Similarly, although no characters will be read from the given file -- symbolic characters will be read instead -- a file argument must still be given. And grep must be able to open this file. /dev/null should always work.)

What do the numbers in the branches file mean?

When crestc instruments a C file, a file named branches is produced. The branches file contains the ID numbers for each branch in the instrumented program.

The branches file consists of one or more function entries, which lists the branches contained in one function/procedure. Each file entry has the format:

function_id N
b1_then b1_else
b2_then b2_else
bN_then bN_else

The first line of an entry contains a function ID number and the number N of remaining lines in the function entry -- N is the number of conditional statements in the corresponding function. The N remaining lines each contain two branch ID's: one for the then/true branch of a conditional statement and one for the else/false branch of the conditional statement.

For example, for the file:

void abs(int x) {
    if (x < 0) {
        return -x;    // ID 1
    } else {
        return x;    // ID 2

int main(void) {
    int a;

    if (a < 0) {
        // ID 3
        if (abs(a) == a) {
            printf("ERROR");  // ID 4
        else {
            // ID 5
    } else {
        // ID 6

    return 0;

running crestc will yield a branches file with two function entries:

1 1    [start of entry 1]
1 2
2 2    [start of entry 2]
3 6
4 5

What does the output of crestc mean?

... omitted ...
Read 90 branches.
Read 232 nodes.
Wrote 145 branch edges.

The three numbers output by crestc are:

  1. "Branches": The number of conditional branches in the program.
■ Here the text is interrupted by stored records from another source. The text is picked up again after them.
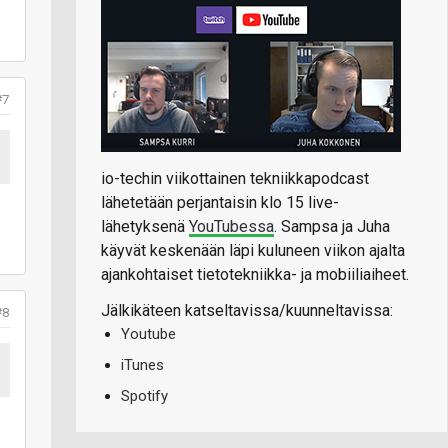
#7
io-techin viikottainen tekniikkapodcast
lähetetään perjantaisin klo 15 live-
lähetyksenä
YouTubessa
. Sampsa ja Juha
käyvät keskenään läpi kuluneen viikon ajalta
ajankohtaiset tietotekniikka- ja mobiiliaiheet.
Jälkikäteen katseltavissa/kuunneltavissa:
#8
Youtube
iTunes
Spotify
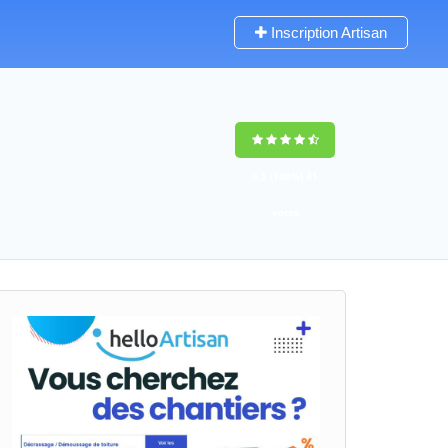
Inscription Artisan
9,5
(100%)
41
votes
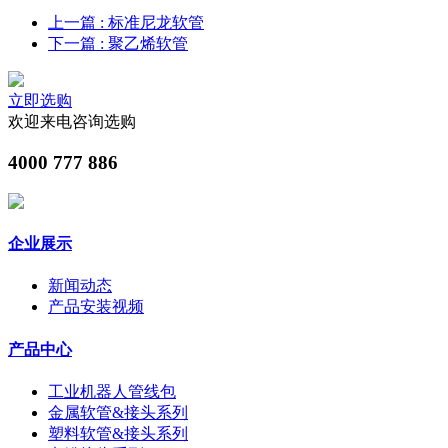
上一篇
: 标准尼龙软管
下一篇
: 聚乙烯软管
立即选购
欢迎来电咨询选购
4000 777 886
企业展示
新闻动态
产品安装视频
产品中心
工业机器人管线包
金属软管&接头系列
塑料软管&接头系列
A branch is the true or false side of a conditional statement, so this number is roughly twice the number of "if" statements in a program. (Other control flow, such as loops and "switch" statements, are translated in goto's and "if" statements.) For example, the following program has 4 branches:
1:  if (x < 10) {
2:      printf("Less than 10.\n");    // branch 1
3:  } else {
4:      // branch 2
5:  }
6:  while (y != 0) {
7:      y--;    // branch 3
8:  }
9:  return 0;    // branch 4  [when y == 0]
  1. "Nodes": This is the number of vertices in the program's control-flow graph.
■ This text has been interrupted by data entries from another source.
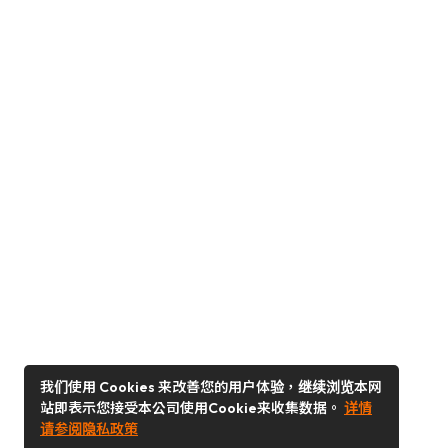
我们使用 Cookies 来改善您的用户体验，继续浏览本网
站即表示您接受本公司使用Cookie来收集数据。
详情
请参阅隐私政策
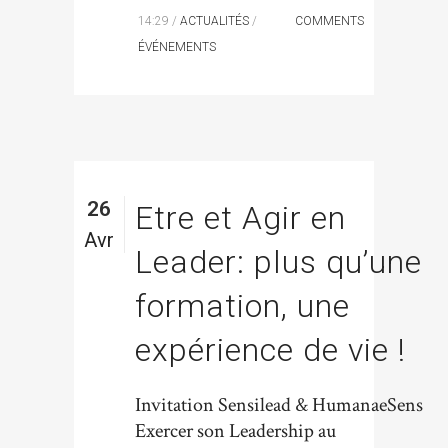
14:29 /
ACTUALITÉS
/
COMMENTS
ÉVÉNEMENTS
26
Etre et Agir en
Avr
Leader: plus qu’une
formation, une
expérience de vie !
Invitation Sensilead & HumanaeSens
Exercer son Leadership au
  2. "Branch edges": The control-flow graph is refined by removing all nodes that are not branches (and adding edges so that this graph is properly connected). The number of "branch edges" is the number of edges remaining in this refined graph.

For example, for the above program, the refined CFG has only 4 nodes: lines 2, 4, 7, and 9, with edges (2, 7), (2, 9), (4, 7), (4, 9), (7, 9). (More details on this transformation and the reasons for doing it can be found in our ASE paper: Burnim, Sen, "Heuristics for Scalable Dynamic Test Generation", ASE 2008.)

What does the output of run_crest mean?

... omitted ...
Iteration 3 (0s): covered 5 branches [1 reach funs, 88 reach branches].
Iteration 4 (0s): covered 23 branches [1 reach funs, 88 reach branches].
... omitted ...

Each iteration in run_crest consists of one run of the program under test. In each iteration, the number of covered branches is simply the number of unique branches (as defined above) that have been encountered in any execution of the program under test from one of the iterations so far during this run of run_crest.

To (very roughly) estimate the number of program branches that are reachable, we also report the number of unique functions from the program that have been encountered during concolic testing, and the sum of all of the branches in each of those functions. (We use this feature for testing larger programs like Vim, with thousands of functions. Depending on build and command-line options, many of these functions are not reachable and thus their branches should not be counted (in the denominator) when computing the coverage.